Did you read the whole thread, or do you just get off on being a dick? Perhaps you just read snark into any short comment you disagree with. For the record, none was intended.
The grandparent said the following (in case you didn't bother to read it):
Social security is becoming a real burden on the nation. A lot of personal savings have been wiped out by our friendly neighborhood banks. Our healthcare system needs a major overhaul. Does it really do you any good to live to your 100's if you end up owing a couple of million dollars to someone and passing it onto your kids? I'd rather live the good life and fight the good fight, then peacefully leave when it's my time.
The parent then made a reasonable comment about how on an individual basis it's not possible to inherit debt. I simply chose to remind him of the fact that you certainly do inherit debt on a national level. Especially so in the context of health care, since your parents are or someday may be getting health care through Medicare, which is funded through your payroll taxes and is not long-term solvent under our current system. If you are relatively young and our system doesn't change soon, you should expect to inherit a significant debt burden on a national level with respect to health care. As the grandparent stated, our health care system does indeed need a major overhaul.
You, Dun Malg, said (in addition to the above quoted dickheadedness):
Not relevant. By the time it passes through the distortion lens of government, it's no longer real money, it's just federal debt. Federal debt never gets paid back anyway, it just waits for inflation to keep the interest payments at bay until GDP renders it inconsequential.
A dick you may or may not actually be, but ignorant you certainly are. Your reference to a distortion lens is quite apropos, however, considering the short-sightedness of your statement. The scheme you describe only works if there is someone willing to continue lending money and if you keep your debt in check with your GDP, which we are not doing now, and will not be able to do with our current system anytime in the near future. Keep borrowing and inflating away your debt obligations as a nation and you will soon find money from willing lenders drying up. Just look at Ireland. In the case of the US, you might also find the hard-earned savings of your citizens becoming worthless.

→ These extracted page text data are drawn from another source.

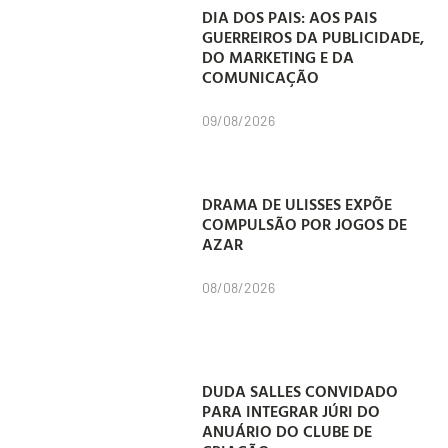
DIA DOS PAIS: AOS PAIS
GUERREIROS DA PUBLICIDADE,
DO MARKETING E DA
COMUNICAÇÃO
09/08/2026
DRAMA DE ULISSES EXPÕE
COMPULSÃO POR JOGOS DE
AZAR
08/08/2026
DUDA SALLES CONVIDADO
PARA INTEGRAR JÚRI DO
ANUÁRIO DO CLUBE DE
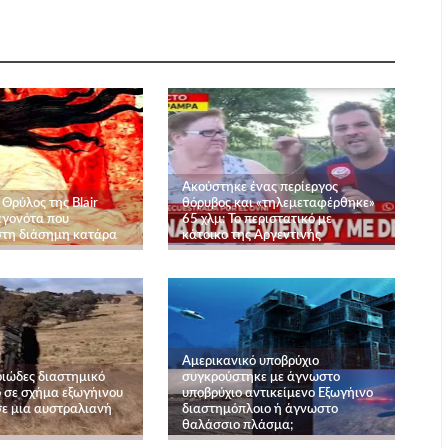
Ακούστηκε ένας περίεργος
Θρύλος της Blair
θόρυβος και «τηλεμεταφέρθηκε»
εγονότα που
65 χλμ: Το περιστατικό με
τη διάσημη κατάρα
κάτοικο της Αργεντινής
Αμερικανικό υποβρύχιο
ιώδες διαστημικό
συγκρούστηκε με άγνωστο
ο σε σχήμα εξωγήινου
υποβρύχιο αντικείμενο Εξωγήινο
σε μια αυστραλιανή
διαστημόπλοιο ή άγνωστο
θαλάσσιο πλάσμα;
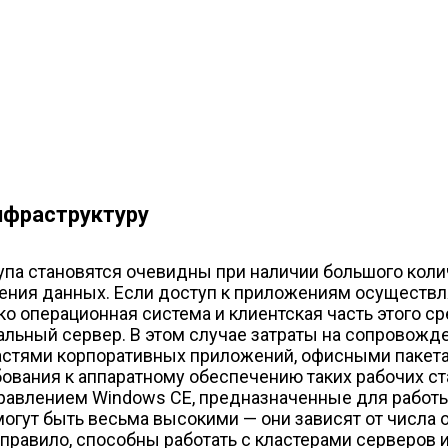
нфраструктуру
па становятся очевидны при наличии большого коли
анения данных. Если доступ к приложениям осуществ
ько операционная система и клиентская часть этого с
альный сервер. В этом случае затраты на сопровожд
частями корпоративных приложений, офисными пакет
ования к аппаратному обеспечению таких рабочих ст
равлением Windows CE, предназначенные для работы
огут быть весьма высокими — они зависят от числа
правило, способны работать с кластерами серверов и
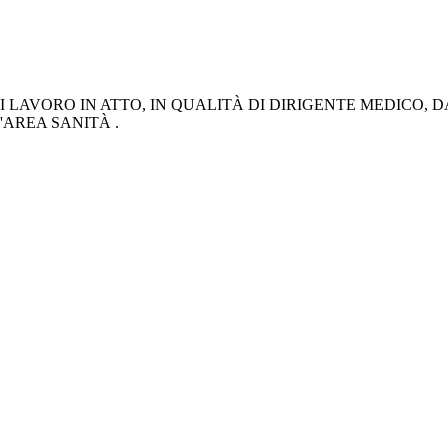
DI LAVORO IN ATTO, IN QUALITÀ DI DIRIGENTE MEDICO, D
'AREA SANITÀ .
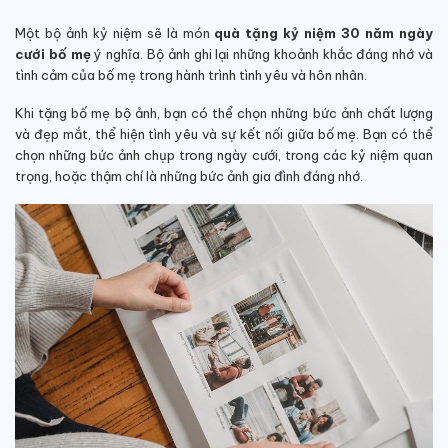
Một bộ ảnh kỷ niệm sẽ là món
quà tặng kỷ niệm 30 năm ngày
cưới bố mẹ
ý nghĩa. Bộ ảnh ghi lại những khoảnh khắc đáng nhớ và
tình cảm của bố mẹ trong hành trình tình yêu và hôn nhân.
Khi tặng bố mẹ bộ ảnh, bạn có thể chọn những bức ảnh chất lượng
và đẹp mắt, thể hiện tình yêu và sự kết nối giữa bố mẹ. Bạn có thể
chọn những bức ảnh chụp trong ngày cưới, trong các kỷ niệm quan
trọng, hoặc thậm chí là những bức ảnh gia đình đáng nhớ.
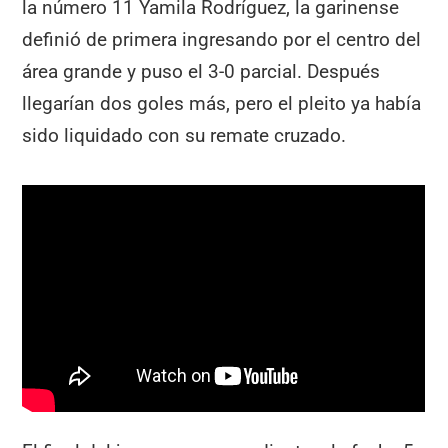
la número 11 Yamila Rodríguez, la garinense
definió de primera ingresando por el centro del
área grande y puso el 3-0 parcial. Después
llegarían dos goles más, pero el pleito ya había
sido liquidado con su remate cruzado.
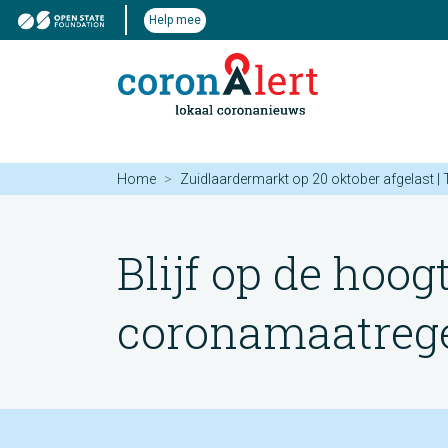
Help mee
Home
Zuidlaardermarkt op 20 oktober afgelast |
Blijf op de hoog
coronamaatregel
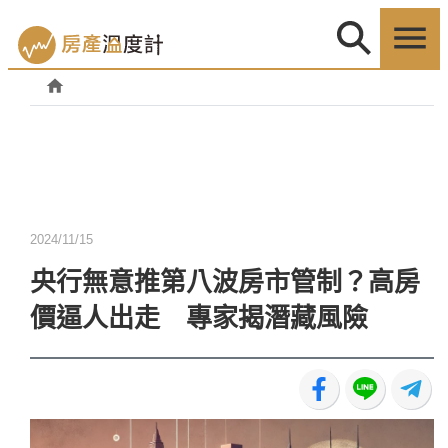
2024/11/15
央行無意推第八波房市管制？高房
價逼人出走 專家揭潛藏風險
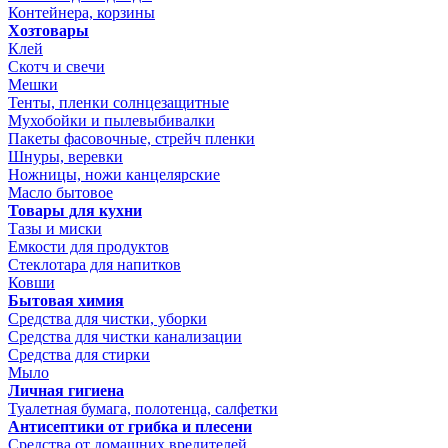
Контейнера, корзины
Хозтовары
Клей
Скотч и свечи
Мешки
Тенты, пленки солнцезащитные
Мухобойки и пылевыбивалки
Пакеты фасовочные, стрейч пленки
Шнуры, веревки
Ножницы, ножи канцелярские
Масло бытовое
Товары для кухни
Тазы и миски
Емкости для продуктов
Стеклотара для напитков
Ковши
Бытовая химия
Средства для чистки, уборки
Средства для чистки канализации
Средства для стирки
Мыло
Личная гигиена
Туалетная бумага, полотенца, салфетки
Антисептики от грибка и плесени
Средства от домашних вредителей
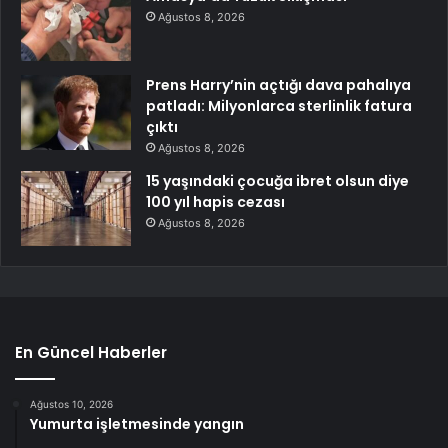
Ağustos 8, 2026
Prens Harry’nin açtığı dava pahalıya
patladı: Milyonlarca sterlinlik fatura
çıktı
Ağustos 8, 2026
15 yaşındaki çocuğa ibret olsun diye
100 yıl hapis cezası
Ağustos 8, 2026
En Güncel Haberler
Ağustos 10, 2026
Yumurta işletmesinde yangın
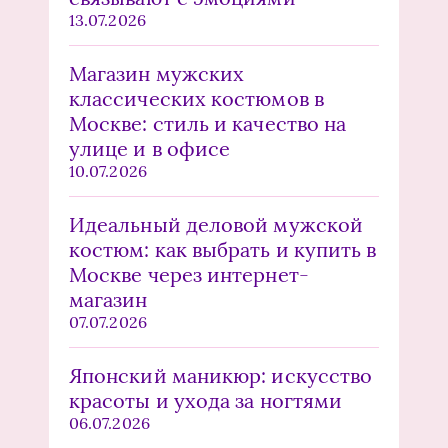
13.07.2026
Магазин мужских
классических костюмов в
Москве: стиль и качество на
улице и в офисе
10.07.2026
Идеальный деловой мужской
костюм: как выбрать и купить в
Москве через интернет-
магазин
07.07.2026
Японский маникюр: искусство
красоты и ухода за ногтями
06.07.2026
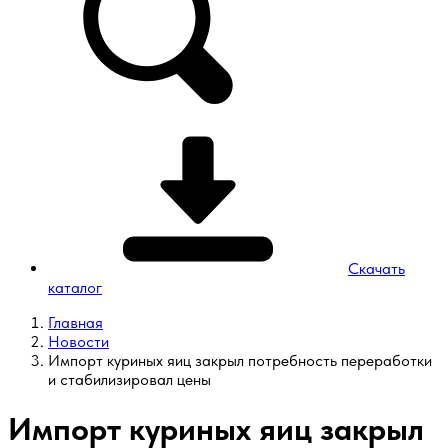
Скачать
каталог
Главная
Новости
Импорт куриных яиц закрыл потребность переработки
и стабилизировал цены
Импорт куриных яиц закрыл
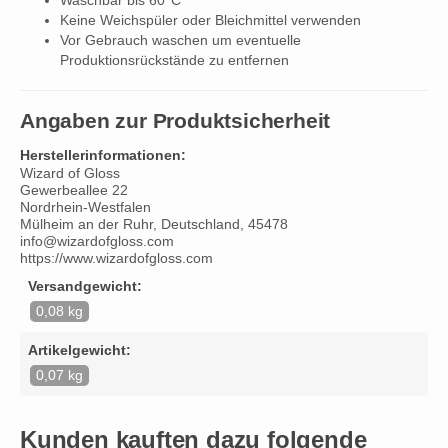
Waschbar bis 60°C
Keine Weichspüler oder Bleichmittel verwenden
Vor Gebrauch waschen um eventuelle
Produktionsrückstände zu entfernen
Angaben zur Produktsicherheit
Herstellerinformationen:
Wizard of Gloss
Gewerbeallee 22
Nordrhein-Westfalen
Mülheim an der Ruhr, Deutschland, 45478
info@wizardofgloss.com
https://www.wizardofgloss.com
Versandgewicht:
0,08 kg
Artikelgewicht:
0,07 kg
Kunden kauften dazu folgende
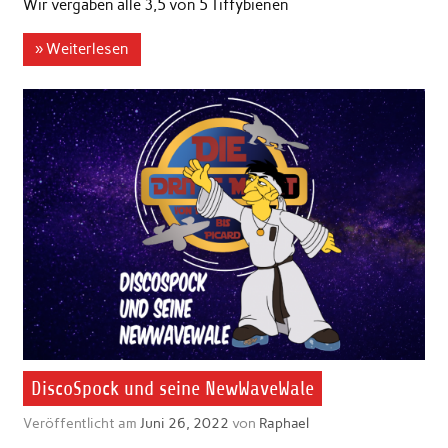
Wir vergaben alle 3,5 von 5 Tiffybienen
» Weiterlesen
DiscoSpock und seine NewWaveWale
Veröffentlicht am
Juni 26, 2022
von
Raphael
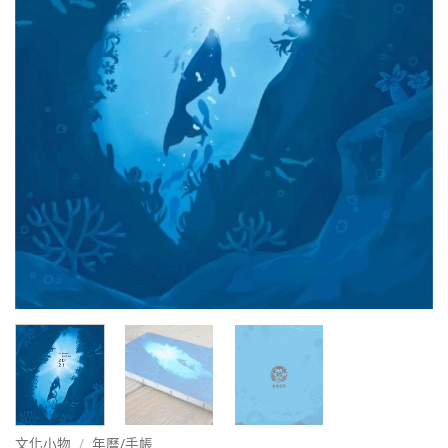
文化小物
/
年曆/手帳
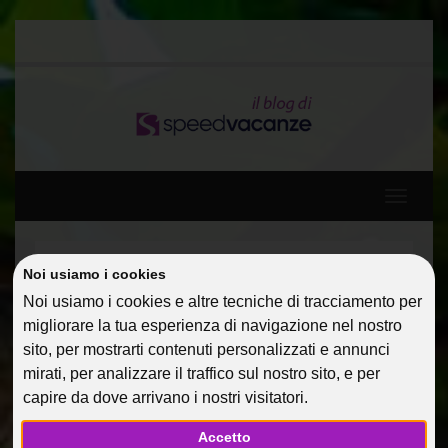
Toggle
navigati
Home
Guide Di Viaggio
Antalya e le sue spiagge
Noi usiamo i cookies
Noi usiamo i cookies e altre tecniche di tracciamento per
ANTALYA E LE SUE
migliorare la tua esperienza di navigazione nel nostro
sito, per mostrarti contenuti personalizzati e annunci
SPIAGGE
mirati, per analizzare il traffico sul nostro sito, e per
capire da dove arrivano i nostri visitatori.
14 Mag 2013
Guide Di Viaggio
Riccobono
Accetto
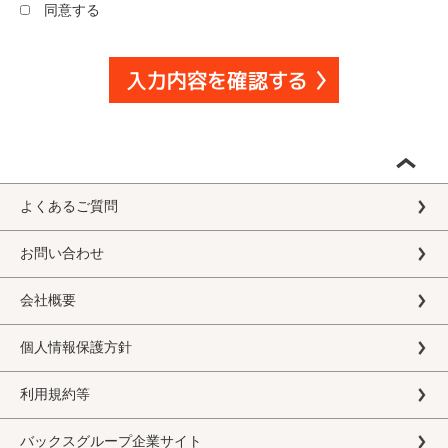
同意する
よくあるご質問
お問い合わせ
会社概要
個人情報保護方針
利用規約等
バックスグループ企業サイト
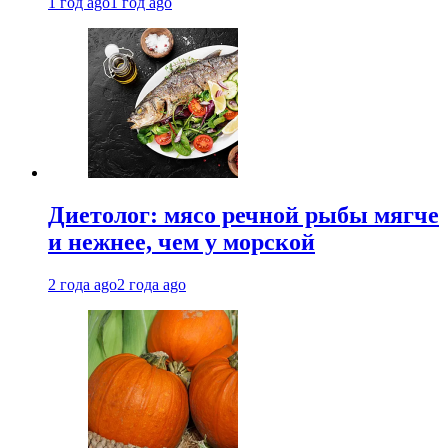
1 год ago
1 год ago
Диетолог: мясо речной рыбы мягче
и нежнее, чем у морской
2 года ago
2 года ago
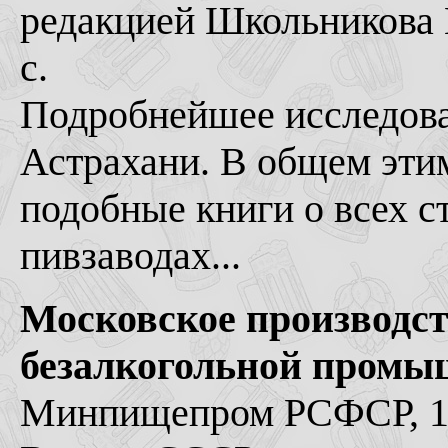
редакцией Школьникова 
с.
Подробнейшее исследова
Астрахани. В общем этим
подобные книги о всех 
пивзаводах...
Московское производст
безалкогольной промы
Минпищепром РСФСР, 19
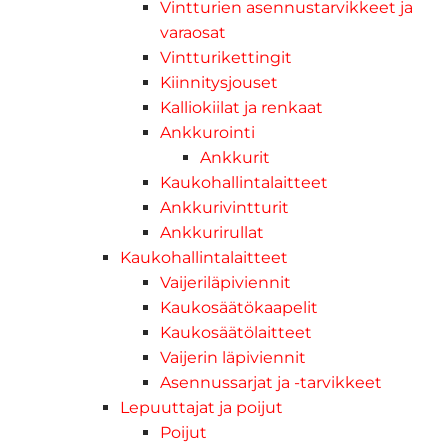
Vintturien asennustarvikkeet ja
varaosat
Vintturikettingit
Kiinnitysjouset
Kalliokiilat ja renkaat
Ankkurointi
Ankkurit
Kaukohallintalaitteet
Ankkurivintturit
Ankkurirullat
Kaukohallintalaitteet
Vaijeriläpiviennit
Kaukosäätökaapelit
Kaukosäätölaitteet
Vaijerin läpiviennit
Asennussarjat ja -tarvikkeet
Lepuuttajat ja poijut
Poijut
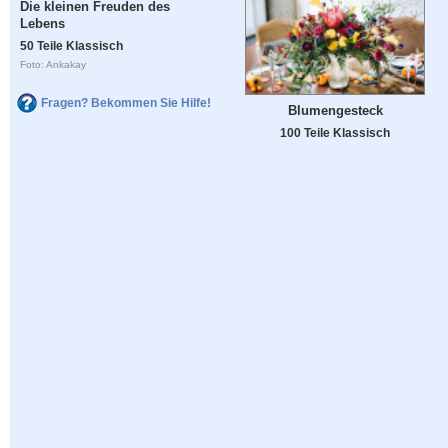
Die kleinen Freuden des
Lebens
50 Teile Klassisch
Foto: Ankakay
Fragen? Bekommen Sie Hilfe!
Blumengesteck
100 Teile Klassisch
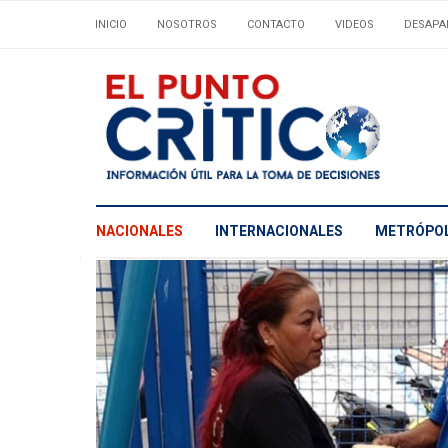
INICIO
NOSOTROS
CONTACTO
VIDEOS
DESAPA
NACIONALES
INTERNACIONALES
METRÓPOL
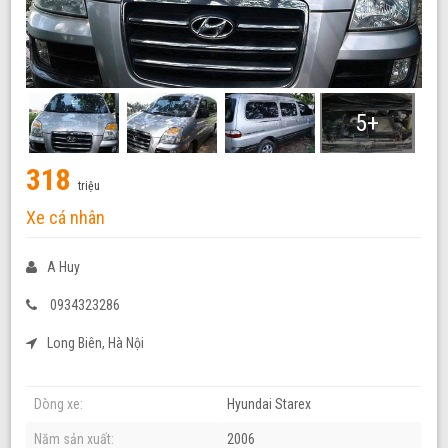
5+
318
triệu
Xe cá nhân
A Huy
0934323286
Long Biên, Hà Nội
Dòng xe:
Hyundai Starex
Năm sản xuất:
2006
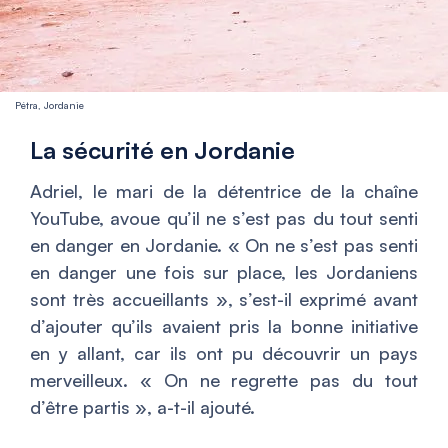
Pétra, Jordanie
La sécurité en Jordanie
Adriel, le mari de la détentrice de la chaîne
YouTube, avoue qu’il ne s’est pas du tout senti
en danger en Jordanie. «
On ne s’est pas senti
en danger une fois sur place, les Jordaniens
sont très accueillants
», s’est-il exprimé avant
d’ajouter qu’ils avaient pris la bonne initiative
en y allant, car ils ont pu découvrir un pays
merveilleux. «
On ne regrette pas du tout
d’être partis
», a-t-il ajouté.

The situation we are in now is quite grave and I recognize the need to spend heavily to get this economy rolling again (and I really don't want to extent this into some political argument of that type). I'm mainly responding to your dickheadedness, Dun Malg, which is really pretty much borderline douchebaggery, backed up with only short-sighted stupidity, and I really do hope you were over-interpreting my short remark to mean something I didn't intend.
In any event, namecalling will certainly not get us anywhere towards resolving our financial problems, so I hope we can continue discussion elsewhere in a more productive manner.